I'm in Arkansas,  the creep feed is for calves, I got it at Atwoods, they had 12% and 14%, and I got the 14%.


----------



## Farmer Kitty (May 29, 2009)

You can use it. I'm surprised they don't know what calf starter is.


----------



## haviris (May 29, 2009)

So am I! 

So do I give it free choice? Or limit it? I want her to grow well so she can be bred at the normal time, I don't want her to be a pot bellied stunted looking weanling and yearling like alot of bottle calves I see!


----------



## Farmer Kitty (May 29, 2009)

With the dairy calves I usually figure 5-6#'s a day limit. Once they are eating that then I wean them. Usually around 2 months. You may want to start with a small amount in front of her and see how much she eats a day. If you put to much out at a time it could get yucky before she eats it.
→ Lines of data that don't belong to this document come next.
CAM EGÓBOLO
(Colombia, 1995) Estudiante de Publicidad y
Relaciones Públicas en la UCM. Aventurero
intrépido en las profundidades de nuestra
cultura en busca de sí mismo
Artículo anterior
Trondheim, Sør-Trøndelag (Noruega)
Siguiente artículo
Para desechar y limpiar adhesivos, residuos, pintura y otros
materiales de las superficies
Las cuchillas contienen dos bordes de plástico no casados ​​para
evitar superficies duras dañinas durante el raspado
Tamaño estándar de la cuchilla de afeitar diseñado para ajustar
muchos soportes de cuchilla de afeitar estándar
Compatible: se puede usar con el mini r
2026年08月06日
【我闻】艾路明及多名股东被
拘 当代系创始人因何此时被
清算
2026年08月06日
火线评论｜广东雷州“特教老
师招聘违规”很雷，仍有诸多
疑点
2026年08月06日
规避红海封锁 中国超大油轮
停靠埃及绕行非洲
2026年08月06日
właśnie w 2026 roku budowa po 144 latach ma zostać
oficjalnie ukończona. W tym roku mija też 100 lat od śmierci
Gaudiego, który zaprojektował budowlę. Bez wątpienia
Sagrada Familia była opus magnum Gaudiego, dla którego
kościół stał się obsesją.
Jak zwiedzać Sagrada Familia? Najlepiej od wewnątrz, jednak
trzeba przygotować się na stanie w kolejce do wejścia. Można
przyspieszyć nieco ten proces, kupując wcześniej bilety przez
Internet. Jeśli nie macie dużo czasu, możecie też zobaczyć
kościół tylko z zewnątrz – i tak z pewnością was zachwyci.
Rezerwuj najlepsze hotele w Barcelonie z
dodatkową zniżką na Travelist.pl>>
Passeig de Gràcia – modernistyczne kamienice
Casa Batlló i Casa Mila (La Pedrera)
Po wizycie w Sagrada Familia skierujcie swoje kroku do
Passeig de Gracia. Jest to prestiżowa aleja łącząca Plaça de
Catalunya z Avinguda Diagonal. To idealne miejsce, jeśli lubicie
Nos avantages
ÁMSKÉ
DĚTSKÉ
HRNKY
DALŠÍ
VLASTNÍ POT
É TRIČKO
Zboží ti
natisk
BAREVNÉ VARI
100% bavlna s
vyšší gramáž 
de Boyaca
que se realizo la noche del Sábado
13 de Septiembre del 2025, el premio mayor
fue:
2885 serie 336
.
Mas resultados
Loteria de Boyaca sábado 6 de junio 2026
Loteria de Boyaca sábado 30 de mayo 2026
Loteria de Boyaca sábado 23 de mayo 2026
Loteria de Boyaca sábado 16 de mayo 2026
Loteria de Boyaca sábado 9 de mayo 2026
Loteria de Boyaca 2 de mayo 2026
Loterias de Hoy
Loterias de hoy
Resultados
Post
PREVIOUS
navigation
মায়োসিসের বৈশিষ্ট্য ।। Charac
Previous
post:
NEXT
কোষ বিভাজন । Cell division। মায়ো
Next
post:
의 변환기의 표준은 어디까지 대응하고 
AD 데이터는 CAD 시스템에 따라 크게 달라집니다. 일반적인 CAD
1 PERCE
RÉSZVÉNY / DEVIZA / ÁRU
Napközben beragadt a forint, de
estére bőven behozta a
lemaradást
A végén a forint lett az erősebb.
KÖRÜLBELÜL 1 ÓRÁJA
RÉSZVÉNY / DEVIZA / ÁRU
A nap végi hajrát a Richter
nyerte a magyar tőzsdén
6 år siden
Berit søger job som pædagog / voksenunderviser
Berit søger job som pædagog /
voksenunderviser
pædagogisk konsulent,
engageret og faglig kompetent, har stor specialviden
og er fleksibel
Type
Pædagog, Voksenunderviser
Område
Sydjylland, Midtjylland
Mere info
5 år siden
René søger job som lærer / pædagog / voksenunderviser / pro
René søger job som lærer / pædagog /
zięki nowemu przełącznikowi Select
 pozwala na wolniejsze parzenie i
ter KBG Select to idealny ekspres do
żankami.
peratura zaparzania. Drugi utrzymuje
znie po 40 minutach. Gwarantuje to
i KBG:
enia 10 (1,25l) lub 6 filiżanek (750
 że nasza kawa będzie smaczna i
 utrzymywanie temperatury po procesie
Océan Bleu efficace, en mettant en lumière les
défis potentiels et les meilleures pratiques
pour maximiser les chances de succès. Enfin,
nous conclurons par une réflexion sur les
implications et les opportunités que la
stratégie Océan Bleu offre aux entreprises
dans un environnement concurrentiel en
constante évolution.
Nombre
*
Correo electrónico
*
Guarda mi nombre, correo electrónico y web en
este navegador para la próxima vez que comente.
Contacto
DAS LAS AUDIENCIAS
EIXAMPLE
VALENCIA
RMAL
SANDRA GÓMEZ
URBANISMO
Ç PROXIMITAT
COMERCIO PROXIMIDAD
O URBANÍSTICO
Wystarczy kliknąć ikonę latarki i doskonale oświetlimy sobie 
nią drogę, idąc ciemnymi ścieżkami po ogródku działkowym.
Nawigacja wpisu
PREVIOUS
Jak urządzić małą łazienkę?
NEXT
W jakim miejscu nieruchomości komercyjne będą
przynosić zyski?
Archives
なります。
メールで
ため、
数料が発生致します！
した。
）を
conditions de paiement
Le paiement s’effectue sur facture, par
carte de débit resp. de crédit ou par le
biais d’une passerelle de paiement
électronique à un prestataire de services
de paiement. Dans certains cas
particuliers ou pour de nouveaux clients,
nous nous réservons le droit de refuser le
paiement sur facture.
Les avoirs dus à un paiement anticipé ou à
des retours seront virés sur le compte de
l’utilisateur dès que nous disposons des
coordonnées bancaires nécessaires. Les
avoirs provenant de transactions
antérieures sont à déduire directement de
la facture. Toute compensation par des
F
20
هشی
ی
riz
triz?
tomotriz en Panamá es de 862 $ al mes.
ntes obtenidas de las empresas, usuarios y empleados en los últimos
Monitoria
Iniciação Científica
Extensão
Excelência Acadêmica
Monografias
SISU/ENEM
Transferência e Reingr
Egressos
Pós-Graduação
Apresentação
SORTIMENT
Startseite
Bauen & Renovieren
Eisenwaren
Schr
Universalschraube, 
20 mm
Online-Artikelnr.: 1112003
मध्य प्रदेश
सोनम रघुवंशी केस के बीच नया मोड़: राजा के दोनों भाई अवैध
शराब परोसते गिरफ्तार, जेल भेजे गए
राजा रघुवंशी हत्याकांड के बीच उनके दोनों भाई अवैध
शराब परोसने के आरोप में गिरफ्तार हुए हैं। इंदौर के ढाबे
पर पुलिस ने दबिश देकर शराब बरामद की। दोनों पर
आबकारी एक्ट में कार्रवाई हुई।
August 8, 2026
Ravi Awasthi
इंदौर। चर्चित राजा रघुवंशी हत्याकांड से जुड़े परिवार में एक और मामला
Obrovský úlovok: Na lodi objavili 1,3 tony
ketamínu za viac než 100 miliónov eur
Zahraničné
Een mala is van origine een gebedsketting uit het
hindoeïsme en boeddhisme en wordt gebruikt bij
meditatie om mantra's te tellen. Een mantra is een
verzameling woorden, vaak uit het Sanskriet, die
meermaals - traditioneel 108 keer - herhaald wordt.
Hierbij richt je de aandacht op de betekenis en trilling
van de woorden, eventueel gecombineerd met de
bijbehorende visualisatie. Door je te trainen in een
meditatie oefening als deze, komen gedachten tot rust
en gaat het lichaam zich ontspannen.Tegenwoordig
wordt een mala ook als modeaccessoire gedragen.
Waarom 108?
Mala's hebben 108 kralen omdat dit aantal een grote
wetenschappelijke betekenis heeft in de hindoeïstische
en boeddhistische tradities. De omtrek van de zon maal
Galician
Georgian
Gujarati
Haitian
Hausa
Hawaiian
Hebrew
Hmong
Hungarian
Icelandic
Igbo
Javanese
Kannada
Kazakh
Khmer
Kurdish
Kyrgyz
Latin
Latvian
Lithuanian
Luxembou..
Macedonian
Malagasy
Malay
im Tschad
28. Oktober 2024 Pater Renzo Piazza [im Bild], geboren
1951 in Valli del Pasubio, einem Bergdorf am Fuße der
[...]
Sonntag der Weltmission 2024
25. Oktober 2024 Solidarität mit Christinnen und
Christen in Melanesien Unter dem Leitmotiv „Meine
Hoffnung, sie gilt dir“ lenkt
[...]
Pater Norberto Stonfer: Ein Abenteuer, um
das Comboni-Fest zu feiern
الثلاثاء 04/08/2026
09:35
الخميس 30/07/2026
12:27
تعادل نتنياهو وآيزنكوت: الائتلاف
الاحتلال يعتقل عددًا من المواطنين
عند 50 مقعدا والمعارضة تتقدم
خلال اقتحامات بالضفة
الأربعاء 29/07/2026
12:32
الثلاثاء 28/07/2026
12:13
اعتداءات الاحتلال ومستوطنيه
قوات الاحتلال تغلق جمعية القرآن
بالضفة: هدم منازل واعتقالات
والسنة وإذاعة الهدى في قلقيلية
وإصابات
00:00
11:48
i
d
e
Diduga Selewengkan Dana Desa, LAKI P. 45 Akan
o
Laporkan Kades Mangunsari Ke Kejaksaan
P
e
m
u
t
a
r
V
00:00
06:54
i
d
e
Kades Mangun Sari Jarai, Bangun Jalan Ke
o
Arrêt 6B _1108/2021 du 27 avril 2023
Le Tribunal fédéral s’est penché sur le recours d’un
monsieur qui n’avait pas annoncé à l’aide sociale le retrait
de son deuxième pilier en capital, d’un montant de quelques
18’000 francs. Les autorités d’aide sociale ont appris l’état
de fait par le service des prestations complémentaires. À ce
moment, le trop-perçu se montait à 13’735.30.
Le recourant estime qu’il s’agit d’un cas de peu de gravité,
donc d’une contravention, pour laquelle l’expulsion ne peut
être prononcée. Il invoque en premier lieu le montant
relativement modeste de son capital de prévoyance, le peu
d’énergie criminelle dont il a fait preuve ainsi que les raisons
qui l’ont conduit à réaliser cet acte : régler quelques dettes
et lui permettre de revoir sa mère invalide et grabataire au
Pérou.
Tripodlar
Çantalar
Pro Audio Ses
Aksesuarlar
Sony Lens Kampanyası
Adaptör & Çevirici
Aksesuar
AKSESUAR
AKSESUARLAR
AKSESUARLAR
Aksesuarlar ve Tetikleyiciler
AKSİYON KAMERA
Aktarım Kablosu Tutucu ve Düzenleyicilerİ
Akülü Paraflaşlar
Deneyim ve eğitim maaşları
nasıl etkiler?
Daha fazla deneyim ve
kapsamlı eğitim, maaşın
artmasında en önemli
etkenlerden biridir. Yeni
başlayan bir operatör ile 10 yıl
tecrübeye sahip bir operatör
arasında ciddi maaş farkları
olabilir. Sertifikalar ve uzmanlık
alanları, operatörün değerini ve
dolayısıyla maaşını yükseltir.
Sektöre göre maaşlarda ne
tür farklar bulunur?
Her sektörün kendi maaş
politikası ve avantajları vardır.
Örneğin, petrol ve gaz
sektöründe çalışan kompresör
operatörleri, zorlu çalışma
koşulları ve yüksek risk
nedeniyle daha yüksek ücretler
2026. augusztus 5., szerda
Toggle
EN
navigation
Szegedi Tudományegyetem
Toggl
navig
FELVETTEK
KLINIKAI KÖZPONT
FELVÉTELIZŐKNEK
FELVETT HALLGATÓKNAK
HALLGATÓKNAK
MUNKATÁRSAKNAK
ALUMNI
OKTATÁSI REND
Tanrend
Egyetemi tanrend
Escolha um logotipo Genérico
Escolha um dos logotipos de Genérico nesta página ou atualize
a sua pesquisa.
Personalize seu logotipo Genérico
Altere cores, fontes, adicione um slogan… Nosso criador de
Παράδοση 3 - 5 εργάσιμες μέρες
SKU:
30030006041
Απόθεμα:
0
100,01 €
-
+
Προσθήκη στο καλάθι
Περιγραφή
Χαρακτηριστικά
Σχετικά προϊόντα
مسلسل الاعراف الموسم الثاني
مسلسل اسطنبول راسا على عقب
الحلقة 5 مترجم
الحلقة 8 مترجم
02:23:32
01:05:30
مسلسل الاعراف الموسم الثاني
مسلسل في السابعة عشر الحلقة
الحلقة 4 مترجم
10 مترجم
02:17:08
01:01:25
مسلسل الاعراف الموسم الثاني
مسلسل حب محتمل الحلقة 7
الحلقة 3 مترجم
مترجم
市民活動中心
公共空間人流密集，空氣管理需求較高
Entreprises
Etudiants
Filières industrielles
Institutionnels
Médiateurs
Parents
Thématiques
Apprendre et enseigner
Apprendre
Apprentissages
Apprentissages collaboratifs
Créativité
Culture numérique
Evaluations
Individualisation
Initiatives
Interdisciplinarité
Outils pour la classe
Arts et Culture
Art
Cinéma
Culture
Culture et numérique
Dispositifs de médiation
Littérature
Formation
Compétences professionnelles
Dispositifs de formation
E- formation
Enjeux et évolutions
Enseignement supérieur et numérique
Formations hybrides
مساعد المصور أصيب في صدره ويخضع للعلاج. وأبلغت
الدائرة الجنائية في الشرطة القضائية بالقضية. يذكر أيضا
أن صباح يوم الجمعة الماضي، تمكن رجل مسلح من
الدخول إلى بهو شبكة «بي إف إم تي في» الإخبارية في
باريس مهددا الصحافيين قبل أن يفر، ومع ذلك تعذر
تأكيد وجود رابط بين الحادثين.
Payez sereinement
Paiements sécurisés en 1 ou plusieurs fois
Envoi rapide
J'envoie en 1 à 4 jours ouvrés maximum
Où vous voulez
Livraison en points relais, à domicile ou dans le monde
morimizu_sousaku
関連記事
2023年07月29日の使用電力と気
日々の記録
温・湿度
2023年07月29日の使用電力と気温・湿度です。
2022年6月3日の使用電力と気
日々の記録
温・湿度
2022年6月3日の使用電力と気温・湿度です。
Just increase the amount as she picks up eating it.


----------



## haviris (May 29, 2009)

So I can increase it as she eats it, do I have to worry about over doing it?


----------



## Farmer Kitty (May 29, 2009)

Yes, increase it as she eats it. Up to 5-6 pounds a day. She'll do fine.


----------



## haviris (May 29, 2009)

Thank you so much! I'll start offering it to her today!


----------



## woomy (May 31, 2009)

at what age can you offer creep feed. I Have two calfs. One is around 3  wks and the other around 2 weeks. they areboth bulls, but have been banded. They have two bottles a day, but act lke they are always hungry. We tried to see if they would drink water from a bucket,  but they wouldn't.


----------



## Farmer Kitty (May 31, 2009)

Banded bulls are called steers.  They are so much nicer to deal with too. 

It sometimes takes patience and work to pail train. I use the nipple from the calf bottle, my DH uses his fingers, give it to them and then dip their noses into the calf pail with milk/replacer. Some train easy and others are stubborn. At 2 and 3 weeks they are more than old enough to go on a pail. We try to train our calves at their third or fourth feeding.

As for grain, you can give them a little anytime. We often offer it to newborns. Start with just a little, so none is wasted, until they are eating it. Gradually increase until 5-6 pounds of grain/head a day. This is generally about the time they are ready to wean.


----------